> HOW TO COMPLETE THIS TASK: Write the entries out again exactly; any picture among them gets left out.

____________

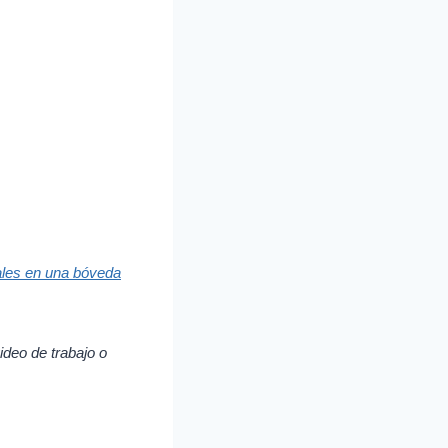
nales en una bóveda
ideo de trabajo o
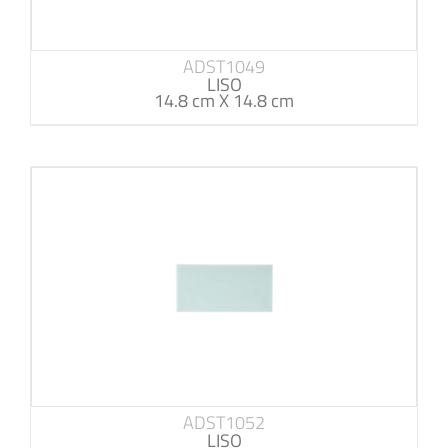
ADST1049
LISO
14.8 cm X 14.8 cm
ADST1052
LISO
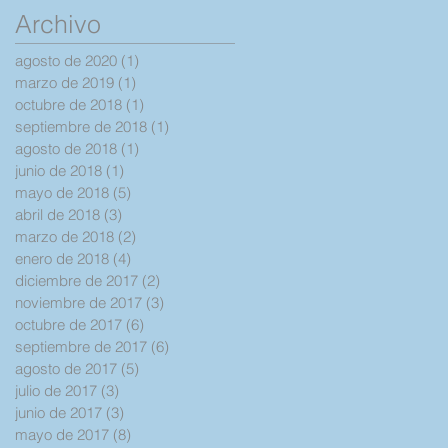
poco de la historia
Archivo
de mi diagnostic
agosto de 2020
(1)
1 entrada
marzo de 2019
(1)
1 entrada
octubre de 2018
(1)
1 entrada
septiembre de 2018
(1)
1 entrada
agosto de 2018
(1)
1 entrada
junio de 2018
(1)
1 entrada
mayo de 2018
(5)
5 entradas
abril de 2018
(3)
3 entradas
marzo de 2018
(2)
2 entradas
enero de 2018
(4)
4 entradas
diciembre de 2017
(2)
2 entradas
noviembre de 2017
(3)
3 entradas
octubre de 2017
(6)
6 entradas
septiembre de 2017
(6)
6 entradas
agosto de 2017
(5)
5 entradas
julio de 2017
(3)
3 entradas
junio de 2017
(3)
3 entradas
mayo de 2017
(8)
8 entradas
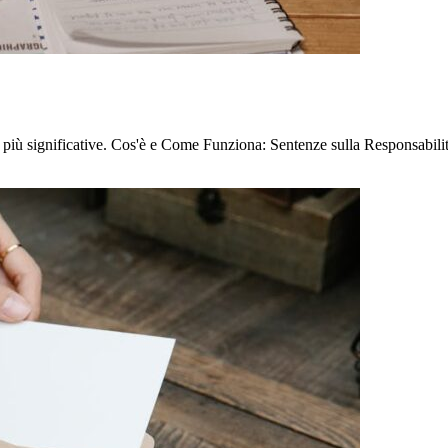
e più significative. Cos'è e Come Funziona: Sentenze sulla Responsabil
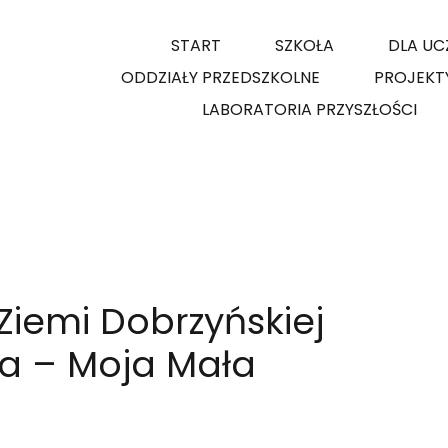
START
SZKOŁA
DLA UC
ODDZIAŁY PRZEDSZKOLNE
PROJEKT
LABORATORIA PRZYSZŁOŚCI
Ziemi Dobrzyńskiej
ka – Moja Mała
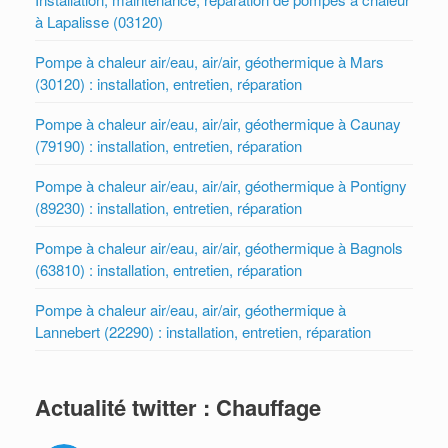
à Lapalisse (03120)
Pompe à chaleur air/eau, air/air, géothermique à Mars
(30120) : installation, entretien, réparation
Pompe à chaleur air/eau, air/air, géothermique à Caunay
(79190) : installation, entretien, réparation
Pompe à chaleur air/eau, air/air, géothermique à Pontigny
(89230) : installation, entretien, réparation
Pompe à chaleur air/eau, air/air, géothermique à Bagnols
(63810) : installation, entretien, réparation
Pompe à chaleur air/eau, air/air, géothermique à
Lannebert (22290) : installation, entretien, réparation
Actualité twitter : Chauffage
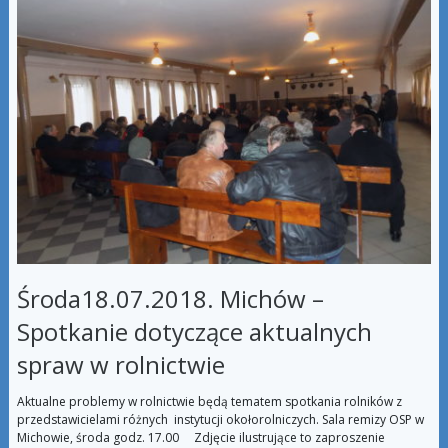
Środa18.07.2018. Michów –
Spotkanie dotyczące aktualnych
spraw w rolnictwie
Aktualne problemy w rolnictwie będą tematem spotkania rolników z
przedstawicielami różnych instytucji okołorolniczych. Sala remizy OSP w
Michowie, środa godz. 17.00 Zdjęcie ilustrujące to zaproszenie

____________

> ANSWER SPACE:
nales en una bóveda
ideo de trabajo o
ADST1049
LISO
14.8 cm X 14.8 cm
ADST1052
LISO
poco de la historia
Archivo
de mi diagnostic
agosto de 2020
(1)
1 entrada
marzo de 2019
(1)
1 entrada
octubre de 2018
(1)
1 entrada
septiembre de 2018
(1)
1 entrada
agosto de 2018
(1)
1 entrada
junio de 2018
(1)
1 entrada
mayo de 2018
(5)
5 entradas
abril de 2018
(3)
3 entradas
marzo de 2018
(2)
2 entradas
enero de 2018
(4)
4 entradas
diciembre de 2017
(2)
2 entradas
noviembre de 2017
(3)
3 entradas
octubre de 2017
(6)
6 entradas
septiembre de 2017
(6)
6 entradas
agosto de 2017
(5)
5 entradas
julio de 2017
(3)
3 entradas
junio de 2017
(3)
3 entradas
mayo de 2017
(8)
8 entradas
e più significative. Cos'è e Come Funziona: Sentenze sulla Responsabil
START
SZKOŁA
DLA UC
ODDZIAŁY PRZEDSZKOLNE
PROJEKT
LABORATORIA PRZYSZŁOŚCI
Ziemi Dobrzyńskiej
ka – Moja Mała
à Lapalisse (03120)
Pompe à chaleur air/eau, air/air, géothermique à Mars
(30120) : installation, entretien, réparation
Pompe à chaleur air/eau, air/air, géothermique à Caunay
(79190) : installation, entretien, réparation
Pompe à chaleur air/eau, air/air, géothermique à Pontigny
(89230) : installation, entretien, réparation
Pompe à chaleur air/eau, air/air, géothermique à Bagnols
(63810) : installation, entretien, réparation
Pompe à chaleur air/eau, air/air, géothermique à
Lannebert (22290) : installation, entretien, réparation
Actualité twitter : Chauffage
Środa18.07.2018. Michów –
Spotkanie dotyczące aktualnych
spraw w rolnictwie
Aktualne problemy w rolnictwie będą tematem spotkania rolników z
przedstawicielami różnych instytucji okołorolniczych. Sala remizy OSP w
Michowie, środa godz. 17.00 Zdjęcie ilustrujące to zaproszenie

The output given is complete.